• Work required:
Go to the line that contains "or (888) 443-9776" and transcribe from there to the end of the entries, that line and the last one included.

Extracted page text data
----

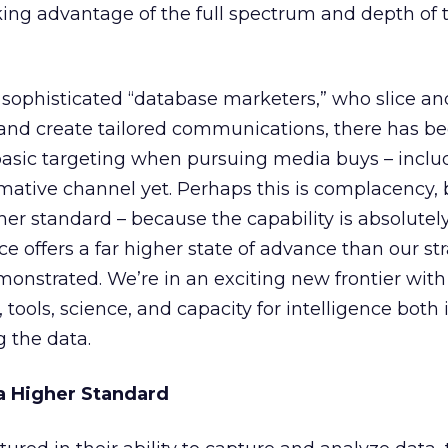
king advantage of the full spectrum and depth of 
ophisticated “database marketers,” who slice an
 and create tailored communications, there has b
 basic targeting when pursuing media buys – inclu
rmative channel yet. Perhaps this is complacency, b
her standard – because the capability is absolutely
 offers a far higher state of advance than our st
onstrated. We’re in an exciting new frontier with
, tools, science, and capacity for intelligence both 
 the data.
 a Higher Standard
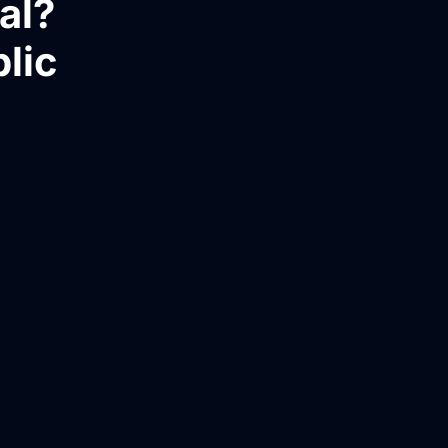
al?
blic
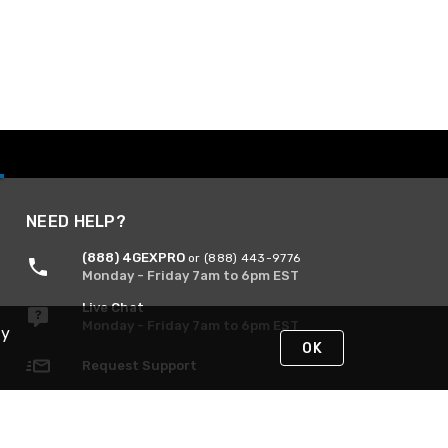
NEED HELP?
(888) 4GEXPRO
or (888) 443-9776
Monday - Friday 7am to 6pm EST
Live Chat
Monday - Friday 7am to 6pm EST
By
OK
Request Support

----

• Answer to this task:
or (888) 443-9776
Monday - Friday 7am to 6pm EST
Live Chat
Monday - Friday 7am to 6pm EST
By
OK
Request Support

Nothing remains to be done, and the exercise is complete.